Bob Halloran — Pelas circunstâncias e por muitos eventos aleatórios. Willis teve sorte de certa maneira. Quando tinha 16 anos, ele mentiu e disse que tinha 18 para poder trabalhar como leão de chácara num bar perto de Fenway Park.

Ele já tomava anabolizantes na época; então, era um garoto grande. Esse bar era frequentado por muitos asiáticos. Uma noite, houve uma briga, e ele ajudou um dos asiáticos a sair do meio da confusão. Esse cara (Woping Joe) deu a ele um cartão com seu número de telefone. Ele disse para John ligar se precisasse de alguma coisa.

E ele acabou ligando, claro.

Claro. Uma noite, John estava particularmente fodido —ele não tinha dinheiro e estava dormindo no chão de um apartamento de um familiar falecido— e decidiu ligar para o número pedindo uma carona, sem saber exatamente o que esperar.

De repente, um carro parou ao lado da cabine telefônica de onde ele estava ligando, e seis ou sete chineses saíram e deram espaço para ele entrar.

Eles o levaram para uma casa cheia de chineses, incluindo mães, crianças e outros caras da gangue, que se chamava Ping On na época.

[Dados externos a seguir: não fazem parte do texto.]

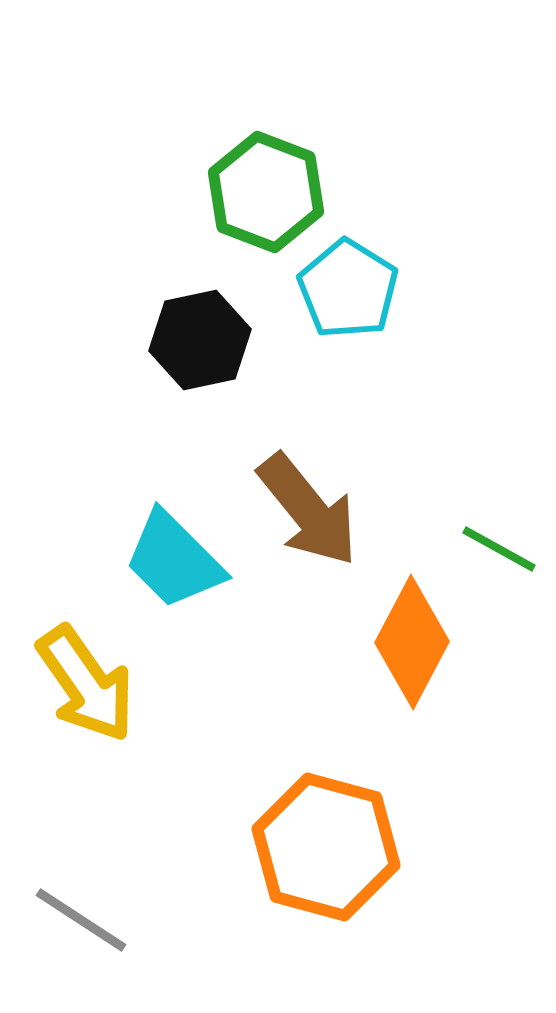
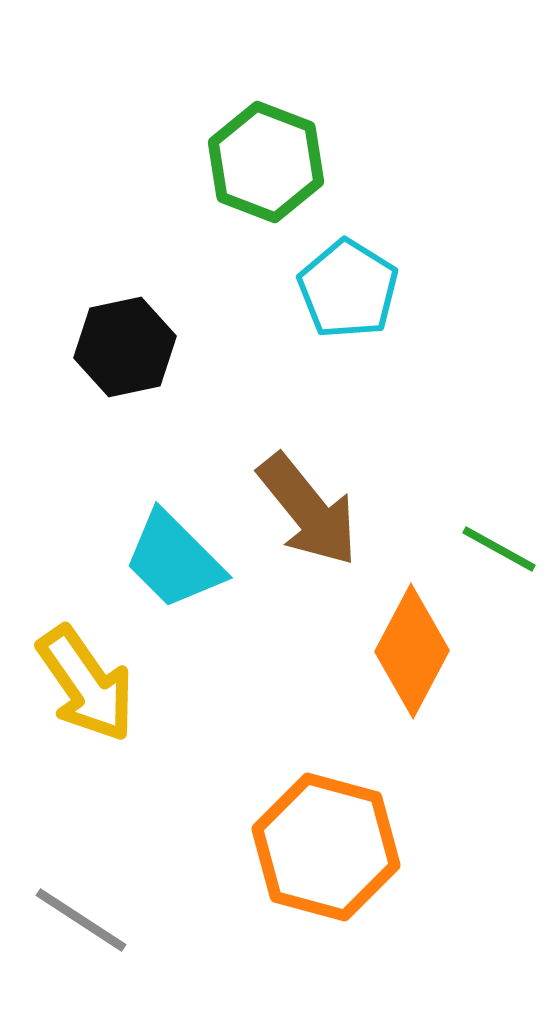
green hexagon: moved 30 px up
black hexagon: moved 75 px left, 7 px down
orange diamond: moved 9 px down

Esse grupo controlava um grande setor de clubes de apostas ilegais e casas de massagem dos anos 70 aos 80 quando encontraram Willis.

Ele jantou com eles e, no dia seguinte, recebeu roupas, conheceu os negócios, etc. Parece simples, mas ele não tem uma grande explicação para [a forma] como foi aceito na gangue: só que mostrou respeito por eles, e eles o respeitaram em troca.

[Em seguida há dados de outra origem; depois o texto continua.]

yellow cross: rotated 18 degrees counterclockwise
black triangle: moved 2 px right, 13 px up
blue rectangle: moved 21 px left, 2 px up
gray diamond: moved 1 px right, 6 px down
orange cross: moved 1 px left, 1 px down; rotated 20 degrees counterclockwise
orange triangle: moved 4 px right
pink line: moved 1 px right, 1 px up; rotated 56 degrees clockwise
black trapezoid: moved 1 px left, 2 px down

Com o tempo, eles formaram um laço. Ele foi treinado na gangue, passando a viajar até Nova York para receber dinheiro de casas de apostas e trabalhando um pouco como segurança para figuras do crime em Nova York.

Willis teve de contornar alguma barreira cultural ou de linguagem?

Quando ele estava em Nova York, a gangue costumava frequentar lugares chineses para encontrar garotas. Esses lugares só tinham pessoas asiáticas, e um dos amigos dele, que o treinava na gangue, falou que ele tinha de aprender chinês se quisesse ficar com as garotas.

Ele aprendeu prestando atenção em conversas, assistindo a filmes e ouvindo música chinesa. Ele ficou realmente fluente, incluindo gramática e pronúncia. Isso foi muito importante para que ele subisse na gangue: ele teve de lidar com muitos chineses de primeira geração que não falavam muito inglês.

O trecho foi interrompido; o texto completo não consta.